EXERCISE
Your answer must hold only the lines below from the line containing "吉林省白山市浑江区浑江大街真力时售后服务中心（需提前预约）" through the line containing "吉林省辽源市龙山区人民大街真力时售后服务中心（需提前预约）", each reproduced exactly.

SOURCE DATA

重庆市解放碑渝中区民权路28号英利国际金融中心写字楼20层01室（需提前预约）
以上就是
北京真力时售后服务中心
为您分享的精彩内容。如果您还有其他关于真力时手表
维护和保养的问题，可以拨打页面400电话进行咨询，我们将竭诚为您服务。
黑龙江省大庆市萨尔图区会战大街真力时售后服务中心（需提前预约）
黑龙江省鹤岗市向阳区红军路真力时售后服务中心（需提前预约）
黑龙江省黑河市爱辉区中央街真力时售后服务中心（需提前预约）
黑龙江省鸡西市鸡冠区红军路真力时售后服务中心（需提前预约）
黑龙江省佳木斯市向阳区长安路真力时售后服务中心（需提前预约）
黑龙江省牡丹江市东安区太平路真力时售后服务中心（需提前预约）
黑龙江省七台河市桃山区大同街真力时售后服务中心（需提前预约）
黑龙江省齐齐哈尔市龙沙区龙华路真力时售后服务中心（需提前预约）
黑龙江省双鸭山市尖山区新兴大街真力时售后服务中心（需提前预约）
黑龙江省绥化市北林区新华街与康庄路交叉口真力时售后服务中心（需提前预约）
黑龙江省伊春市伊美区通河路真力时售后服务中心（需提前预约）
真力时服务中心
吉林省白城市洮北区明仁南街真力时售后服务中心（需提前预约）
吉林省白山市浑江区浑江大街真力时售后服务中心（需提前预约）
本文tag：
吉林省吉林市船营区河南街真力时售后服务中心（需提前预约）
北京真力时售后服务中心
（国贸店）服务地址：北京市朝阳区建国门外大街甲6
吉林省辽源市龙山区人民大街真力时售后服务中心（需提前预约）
...
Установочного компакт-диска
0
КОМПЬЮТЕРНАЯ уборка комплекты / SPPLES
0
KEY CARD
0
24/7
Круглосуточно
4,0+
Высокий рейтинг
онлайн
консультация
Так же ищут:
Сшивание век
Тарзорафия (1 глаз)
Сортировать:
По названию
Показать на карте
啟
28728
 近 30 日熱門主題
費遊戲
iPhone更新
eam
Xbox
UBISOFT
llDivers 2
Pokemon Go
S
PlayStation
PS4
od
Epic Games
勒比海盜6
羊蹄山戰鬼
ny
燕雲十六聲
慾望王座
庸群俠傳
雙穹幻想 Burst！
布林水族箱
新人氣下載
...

RESPONSE BOX
吉林省白山市浑江区浑江大街真力时售后服务中心（需提前预约）
本文tag：
吉林省吉林市船营区河南街真力时售后服务中心（需提前预约）
北京真力时售后服务中心
（国贸店）服务地址：北京市朝阳区建国门外大街甲6
吉林省辽源市龙山区人民大街真力时售后服务中心（需提前预约）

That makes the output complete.